The people I worked for were Jewish, a Mr and Mrs Bernard. They weren’t orthodox Jews, although they didn’t eat pork or bacon, but they didn’t observe all the things that orthodox Jews do, like keeping all the teacloths and the cutlery and utensils used for milk separate. Later on in my life as a cook, I worked for two other Jewish families who were very generous but Mr and Mrs Bernard certainly didn’t fit into that category. They were just plain mean, and made Lady Gibbons seem like Lady Bountiful, though they were more easygoing than she was.

For example, my bedroom and the bedrooms of the housemaid and parlourmaid were furnished with an absolute minimum. Beds were rock hard, and for blankets we had plush curtains with all the bobbles still hanging on them. I had green, and the other two had red. The quilt had been cut in half so that there was a fringe one side and the other that went by the wall was just a plain hem. There was one chair, and a corner fitment to hang clothes, not a wardrobe, just a few hooks with a curtain across. Then a washstand with a broken leg propped up by books.

Mrs Bernard suffered with phlebitis, and she was for ever complaining about it and showing her leg to all and sundry. It used to drive me up the wall. When I went to bed at night I used to try to creep up the stairs like a mouse, because if she heard me passing her bedroom she’d call out, ‘Who’s there? Oh it’s you, cook, come in.’ And I used to have to go and gaze at this horrible leg that she spread out on the bed.
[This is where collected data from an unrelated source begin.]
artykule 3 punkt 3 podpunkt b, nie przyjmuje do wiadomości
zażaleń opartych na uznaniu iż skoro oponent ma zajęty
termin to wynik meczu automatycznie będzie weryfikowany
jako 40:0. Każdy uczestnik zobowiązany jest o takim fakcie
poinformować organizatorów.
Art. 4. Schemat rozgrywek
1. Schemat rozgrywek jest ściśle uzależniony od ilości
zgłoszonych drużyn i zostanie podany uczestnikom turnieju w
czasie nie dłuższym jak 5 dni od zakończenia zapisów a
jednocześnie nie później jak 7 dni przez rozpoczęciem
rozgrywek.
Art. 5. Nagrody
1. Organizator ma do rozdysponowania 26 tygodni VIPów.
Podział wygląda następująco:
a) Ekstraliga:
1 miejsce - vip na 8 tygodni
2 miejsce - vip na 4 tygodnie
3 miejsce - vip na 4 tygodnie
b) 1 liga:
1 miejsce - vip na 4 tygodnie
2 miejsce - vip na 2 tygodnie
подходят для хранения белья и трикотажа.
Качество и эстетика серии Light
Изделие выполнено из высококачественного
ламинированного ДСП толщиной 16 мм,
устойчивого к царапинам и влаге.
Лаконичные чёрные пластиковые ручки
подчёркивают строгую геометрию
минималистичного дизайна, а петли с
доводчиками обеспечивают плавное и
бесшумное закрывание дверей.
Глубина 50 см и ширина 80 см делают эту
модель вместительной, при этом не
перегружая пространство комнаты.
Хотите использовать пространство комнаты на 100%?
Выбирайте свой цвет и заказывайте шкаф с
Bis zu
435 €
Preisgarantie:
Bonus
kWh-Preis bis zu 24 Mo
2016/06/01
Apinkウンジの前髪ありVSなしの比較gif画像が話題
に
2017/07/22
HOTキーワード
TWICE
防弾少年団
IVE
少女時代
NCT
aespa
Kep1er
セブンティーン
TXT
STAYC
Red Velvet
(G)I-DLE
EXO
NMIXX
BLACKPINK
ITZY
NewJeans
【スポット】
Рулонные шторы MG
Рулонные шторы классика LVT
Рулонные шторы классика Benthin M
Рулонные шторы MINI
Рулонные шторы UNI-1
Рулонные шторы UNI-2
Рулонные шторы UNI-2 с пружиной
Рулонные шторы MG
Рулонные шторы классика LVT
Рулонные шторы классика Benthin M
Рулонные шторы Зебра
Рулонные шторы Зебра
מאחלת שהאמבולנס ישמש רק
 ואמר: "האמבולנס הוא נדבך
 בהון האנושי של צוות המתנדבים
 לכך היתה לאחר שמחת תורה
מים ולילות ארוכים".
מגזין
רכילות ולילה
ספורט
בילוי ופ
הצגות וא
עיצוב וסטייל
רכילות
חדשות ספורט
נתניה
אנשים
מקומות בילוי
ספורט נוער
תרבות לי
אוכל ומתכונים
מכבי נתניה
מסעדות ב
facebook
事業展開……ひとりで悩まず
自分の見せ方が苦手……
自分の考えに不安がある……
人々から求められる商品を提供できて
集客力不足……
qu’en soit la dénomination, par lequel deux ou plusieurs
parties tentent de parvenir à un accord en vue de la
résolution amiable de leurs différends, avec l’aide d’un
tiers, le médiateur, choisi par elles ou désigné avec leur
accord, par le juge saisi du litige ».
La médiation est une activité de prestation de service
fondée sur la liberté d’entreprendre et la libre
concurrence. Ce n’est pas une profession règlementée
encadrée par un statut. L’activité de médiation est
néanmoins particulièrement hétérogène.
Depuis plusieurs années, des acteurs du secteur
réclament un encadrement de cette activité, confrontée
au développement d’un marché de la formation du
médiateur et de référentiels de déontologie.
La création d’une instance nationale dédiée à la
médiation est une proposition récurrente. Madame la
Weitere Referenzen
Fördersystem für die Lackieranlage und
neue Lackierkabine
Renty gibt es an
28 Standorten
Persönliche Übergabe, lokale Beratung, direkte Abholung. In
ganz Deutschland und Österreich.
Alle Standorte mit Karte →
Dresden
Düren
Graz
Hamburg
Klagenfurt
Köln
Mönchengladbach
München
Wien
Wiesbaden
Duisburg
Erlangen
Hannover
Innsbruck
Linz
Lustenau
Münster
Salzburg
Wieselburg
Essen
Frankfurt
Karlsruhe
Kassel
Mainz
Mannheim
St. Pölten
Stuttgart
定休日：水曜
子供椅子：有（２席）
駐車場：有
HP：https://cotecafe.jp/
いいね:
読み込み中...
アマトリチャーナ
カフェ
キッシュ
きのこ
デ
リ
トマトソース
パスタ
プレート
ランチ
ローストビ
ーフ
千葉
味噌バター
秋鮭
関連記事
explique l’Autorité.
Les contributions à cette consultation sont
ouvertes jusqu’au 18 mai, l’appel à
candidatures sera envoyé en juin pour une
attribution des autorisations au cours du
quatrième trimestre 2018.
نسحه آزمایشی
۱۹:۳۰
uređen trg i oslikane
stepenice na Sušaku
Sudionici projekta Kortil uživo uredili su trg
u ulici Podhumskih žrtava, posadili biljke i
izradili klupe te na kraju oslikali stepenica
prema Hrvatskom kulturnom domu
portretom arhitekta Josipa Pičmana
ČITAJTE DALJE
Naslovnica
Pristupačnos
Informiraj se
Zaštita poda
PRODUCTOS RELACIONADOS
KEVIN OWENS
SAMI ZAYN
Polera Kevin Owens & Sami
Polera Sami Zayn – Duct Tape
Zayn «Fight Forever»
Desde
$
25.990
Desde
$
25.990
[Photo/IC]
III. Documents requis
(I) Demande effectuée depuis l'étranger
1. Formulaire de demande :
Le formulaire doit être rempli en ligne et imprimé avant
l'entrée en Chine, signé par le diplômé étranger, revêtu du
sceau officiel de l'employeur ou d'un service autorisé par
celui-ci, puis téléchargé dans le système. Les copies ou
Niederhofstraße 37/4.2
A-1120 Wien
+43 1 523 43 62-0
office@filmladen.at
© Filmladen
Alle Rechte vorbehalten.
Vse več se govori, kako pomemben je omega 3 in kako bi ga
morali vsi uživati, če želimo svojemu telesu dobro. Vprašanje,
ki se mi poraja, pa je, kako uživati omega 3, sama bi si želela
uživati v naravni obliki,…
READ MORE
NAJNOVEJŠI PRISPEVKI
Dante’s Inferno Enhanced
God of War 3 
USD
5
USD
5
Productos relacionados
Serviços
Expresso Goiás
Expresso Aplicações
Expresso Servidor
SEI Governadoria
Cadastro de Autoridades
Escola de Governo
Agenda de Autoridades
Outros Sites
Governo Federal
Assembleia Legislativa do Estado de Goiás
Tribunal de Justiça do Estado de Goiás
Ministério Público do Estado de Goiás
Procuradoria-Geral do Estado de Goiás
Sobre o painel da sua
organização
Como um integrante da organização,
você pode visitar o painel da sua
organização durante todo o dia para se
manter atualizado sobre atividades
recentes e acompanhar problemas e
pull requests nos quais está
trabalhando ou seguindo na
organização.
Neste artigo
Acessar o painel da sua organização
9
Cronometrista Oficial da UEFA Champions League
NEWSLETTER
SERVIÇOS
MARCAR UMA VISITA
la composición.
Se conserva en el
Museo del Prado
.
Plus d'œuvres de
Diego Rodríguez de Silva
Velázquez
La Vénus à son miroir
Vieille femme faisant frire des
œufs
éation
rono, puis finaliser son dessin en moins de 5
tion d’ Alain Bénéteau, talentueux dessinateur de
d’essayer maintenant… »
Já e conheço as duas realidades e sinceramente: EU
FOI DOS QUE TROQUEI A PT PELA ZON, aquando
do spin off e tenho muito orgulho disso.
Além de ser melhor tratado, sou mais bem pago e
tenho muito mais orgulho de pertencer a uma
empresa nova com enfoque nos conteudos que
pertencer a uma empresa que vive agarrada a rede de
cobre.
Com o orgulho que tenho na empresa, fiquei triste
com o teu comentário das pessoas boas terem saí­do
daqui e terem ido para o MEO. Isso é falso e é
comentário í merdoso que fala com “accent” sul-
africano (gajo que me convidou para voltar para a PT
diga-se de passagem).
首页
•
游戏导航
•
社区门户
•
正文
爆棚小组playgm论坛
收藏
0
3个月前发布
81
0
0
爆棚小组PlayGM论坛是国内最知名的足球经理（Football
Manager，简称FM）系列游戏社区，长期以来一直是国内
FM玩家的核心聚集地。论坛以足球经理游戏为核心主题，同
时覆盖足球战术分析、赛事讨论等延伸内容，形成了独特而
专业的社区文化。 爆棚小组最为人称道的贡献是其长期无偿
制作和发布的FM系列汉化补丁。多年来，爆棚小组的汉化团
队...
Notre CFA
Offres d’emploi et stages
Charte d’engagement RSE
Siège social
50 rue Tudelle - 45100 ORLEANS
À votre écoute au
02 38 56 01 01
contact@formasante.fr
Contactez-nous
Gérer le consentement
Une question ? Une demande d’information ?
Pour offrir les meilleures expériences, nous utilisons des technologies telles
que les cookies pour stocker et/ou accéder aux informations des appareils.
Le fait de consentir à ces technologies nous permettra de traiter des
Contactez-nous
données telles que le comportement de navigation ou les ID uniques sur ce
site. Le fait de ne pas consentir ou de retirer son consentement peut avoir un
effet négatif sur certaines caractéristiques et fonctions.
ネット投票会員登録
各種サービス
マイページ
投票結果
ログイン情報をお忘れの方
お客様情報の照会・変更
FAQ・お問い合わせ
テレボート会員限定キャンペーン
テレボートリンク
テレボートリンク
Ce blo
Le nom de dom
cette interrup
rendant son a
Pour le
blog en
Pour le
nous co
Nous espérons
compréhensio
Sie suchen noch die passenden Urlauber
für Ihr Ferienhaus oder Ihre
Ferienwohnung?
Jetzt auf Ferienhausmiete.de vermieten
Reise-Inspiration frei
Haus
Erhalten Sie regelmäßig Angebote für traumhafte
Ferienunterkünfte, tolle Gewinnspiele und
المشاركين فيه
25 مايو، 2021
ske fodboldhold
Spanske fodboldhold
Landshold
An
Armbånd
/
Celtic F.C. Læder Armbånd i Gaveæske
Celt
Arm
It was a most unlovely sight. All swollen up, like a bladder of lard. I suppose I should have felt sorry for her, it must have been painful and certainly she couldn’t get around very well. But I couldn’t because of this constant parading of her woes, and the very sight of her opulent bedroom and the comparison with ours used to infuriate me. There she’d sit all day in bed eating chocolates and displaying her leg. I think she got to be proud of it. Anyway she felt it was part of our job to look sympathetic.

Edna, the parlourmaid, had to take up a brown roll and a pat of butter last thing just in case she got hungry in the night. If it wasn’t eaten, she used to send it down for us in the kitchen. But I’d never use it for the simple reason that this brown roll and butter used to stand on the night commode. Talk about hygiene!

Mr Bernard was a benevolent-looking old gentleman, but this benevolence was only superficial. They talk about beauty only being skin deep, but benevolence is only skin deep, believe me. If Mrs Bernard couldn’t come down to the kitchen to give her orders, Mr Bernard used to come down. He always tried to get me into a confined space, like the larder or the scullery, and then he’d put his hand on my arm, or shoulder, and his fingers were as bony as a bank-clerk’s. ‘Shall we work out the menu?’ he used to say. I don’t know where he thought the menu was. Then he’d hang over my shoulder while I wrote. I wouldn’t have minded this weak display of amorousness if there had been anything attached to it, like a pair of stockings or a box of chocolates, but there never was. He didn’t want to do anything more than fondle your neck, I know, but there’s no pleasure in that from an old man, is there?